Gin business gets a boost

MIDDLEBURY — There’s a message on the door leading into the cavernous, 12,000-square-foot warehouse in which Stonecutter Spirits will someday be able to age up to 1,500 barrels of its carefully crafted gin and whiskey.
“Shhh… The spirits are sleeping,” the message reads.
Well, Stonecutter is now beginning to make some noise, in part thanks to a $100,000 loan from the Addison County Economic Development Corp. (ACEDC) that has allowed the Middlebury company to begin production. The $100,000 comes from an ACEDC revolving loan fund and is part of a $500,000 funding package from Opportunities Credit Union and the National Bank of Middlebury.
“We are delighted to be able to help a business like Stonecutter Spirits get started,” said ACEDC Executive Director Robin Scheu. “Our revolving loan funds were created just for this type of need. ACEDC invests in local businesses with the dual goals of creating or retaining good paying jobs in the county, and helping our businesses succeed and grow.”
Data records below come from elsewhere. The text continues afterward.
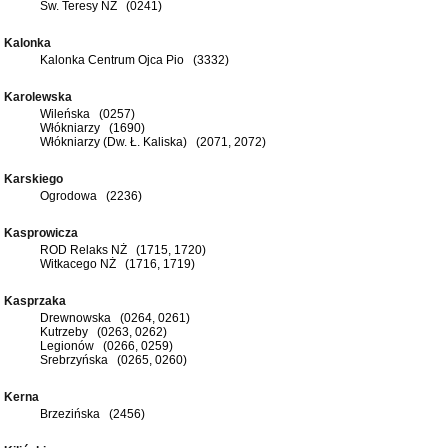
Św. Teresy NŻ (0241)
Kalonka
Kalonka Centrum Ojca Pio (3332)
Karolewska
Wileńska (0257)
Włókniarzy (1690)
Włókniarzy (Dw. Ł. Kaliska) (2071, 2072)
Karskiego
Ogrodowa (2236)
Kasprowicza
ROD Relaks NŻ (1715, 1720)
Witkacego NŻ (1716, 1719)
Kasprzaka
Drewnowska (0264, 0261)
Kutrzeby (0263, 0262)
Legionów (0266, 0259)
Srebrzyńska (0265, 0260)
Kerna
Brzezińska (2456)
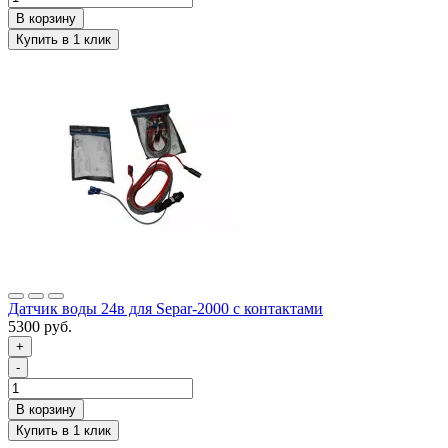
Датчик воды 24в для Separ-2000 с контактами
5300 руб.
+
-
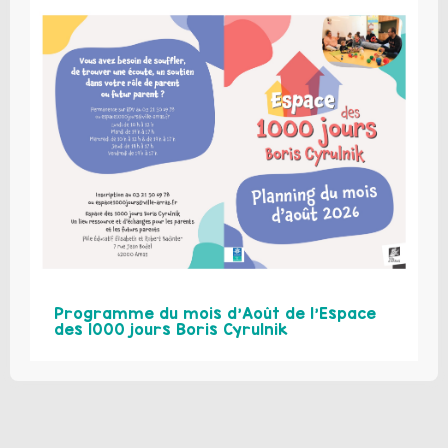
Programme du mois d’Août de l’Espace
des 1000 jours Boris Cyrulnik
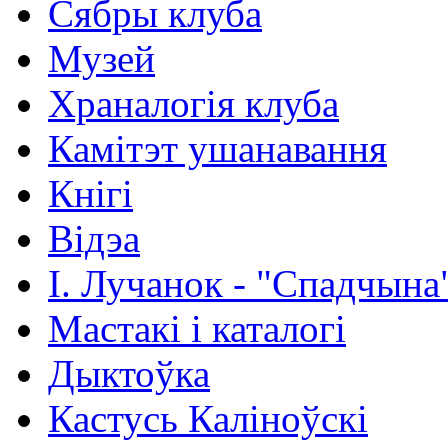
Сябры клуба
Музей
Храналогія клуба
Камітэт ушанавання
Кнігі
Відэа
І. Лучанок - "Спадчына
Мастакі i каталогi
Дыктоўка
Кастусь Каліноўскі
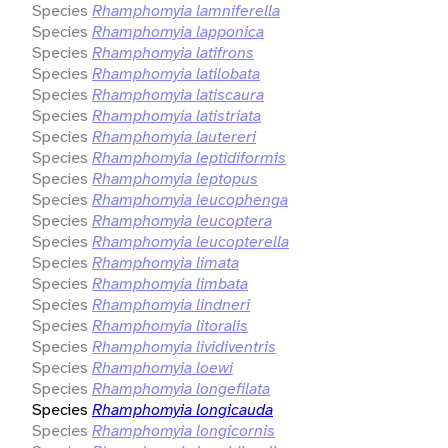
Species
Rhamphomyia lamniferella
Species
Rhamphomyia lapponica
Species
Rhamphomyia latifrons
Species
Rhamphomyia latilobata
Species
Rhamphomyia latiscaura
Species
Rhamphomyia latistriata
Species
Rhamphomyia lautereri
Species
Rhamphomyia leptidiformis
Species
Rhamphomyia leptopus
Species
Rhamphomyia leucophenga
Species
Rhamphomyia leucoptera
Species
Rhamphomyia leucopterella
Species
Rhamphomyia limata
Species
Rhamphomyia limbata
Species
Rhamphomyia lindneri
Species
Rhamphomyia litoralis
Species
Rhamphomyia lividiventris
Species
Rhamphomyia loewi
Species
Rhamphomyia longefilata
Species
Rhamphomyia longicauda
Species
Rhamphomyia longicornis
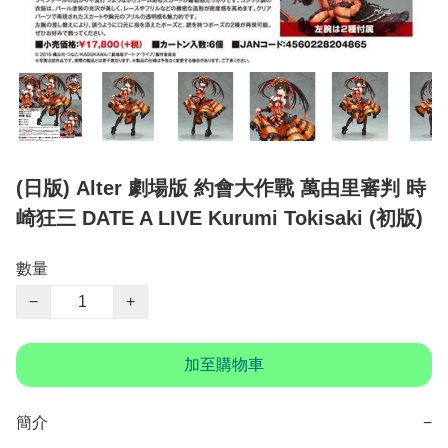
(日版) Alter 劇場版 約會大作戰 萬由里審判 時
崎狂三 DATE A LIVE Kurumi Tokisaki (初版)
數量
−
+
加至購物車
簡介
−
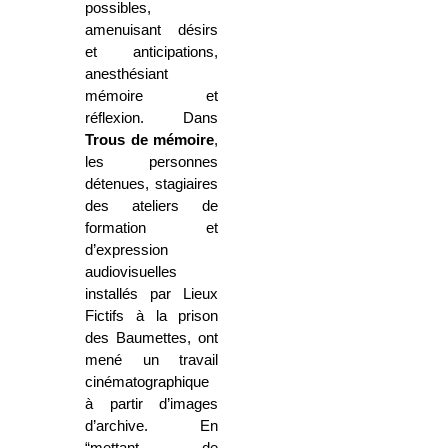
possibles,
amenuisant désirs
et anticipations,
anesthésiant
mémoire et
réflexion. Dans
Trous de mémoire
,
les personnes
détenues, stagiaires
des ateliers de
formation et
d’expression
audiovisuelles
installés par Lieux
Fictifs à la prison
des Baumettes, ont
mené un travail
cinématographique
à partir d’images
d’archive. En
“mettant de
Bridport couple Sivan Cotel and Sas Stewart launched Stonecutter last year. They have installed the company in a spot at 1197 Exchange St. formerly occupied by Questech. This past Thursday saw workers completing a wooden bar for the tasting room that will offer samples of the company’s gin and whiskey after it is done aging. An inaugural batch of gin — enough for around 600 bottles — is currently maturing in a handful of barrels in the warehouse, which is connected to a bottling/production area served by a loading dock from which cases of the potent potables will be spirited away to markets in Vermont and beyond.
Cotel explained the loans will help sustain the business during this period when Stonecutter is developing its product and building inventory. It’s a period during which companies aren’t yet earning revenues. At this point, Cotel and Stewart are the only employees at Stonecutter, but the new loans are expected to help the company create up to a dozen full-time jobs and bring on another six part-timers during the next three years. Those new positions will be in sales, marketing, administrative support and production.
“It’s a business where we age things,” Stewart said. “Having inventory and being able to do the production work we need to do is vital to our business. These loans are what make that happen.”
Stonecutter’s flagship products will be a single barrel gin and a small batch whiskey, aged to a light-amber hue and finished with “a new spin on traditional methods,” according to Cotel. The gin will be aged for six to 12 months in repurposed bourbon barrels that will impart additional character and flavor to the end product, the owners noted. The barrels will be sourced from whiskey distilleries throughout the country, primarily from Kentucky. A Vermont farm will grow the juniper berries and a distiller in southern Vermont will produce the base gin that will then be shaped by the Stonecutter recipe that Stewart and Cotel recently perfected after several months of experimentation. Stonecutter will host a special release of its product sometime this summer.
Cotel said the flavor of Stonecutter gin will include hints of juniper, orange peel and cardamom, rounded out by notes of various botanicals. The barrels themselves will also impart subtle vanilla and caramel flavors to the gin.
At the same time, the couple is doing some test batches of whiskey that will also be marketed under the Stonecutter brand.
“We know what we are interested in and are just fine tuning it right now,” Stewart said.
Cotel and Stewart are pleased that Stonecutter is located close to several other beverage companies, including Vermont Hard Cider, Otter Creek Brewing, Lincoln Peak Vineyard and the Appalachian Gap Distillery.
“Addison County is a growing hub of craft food and beverage production,” said Stewart. “We couldn’t be more excited to join the community of talented artisans and makers in this area.”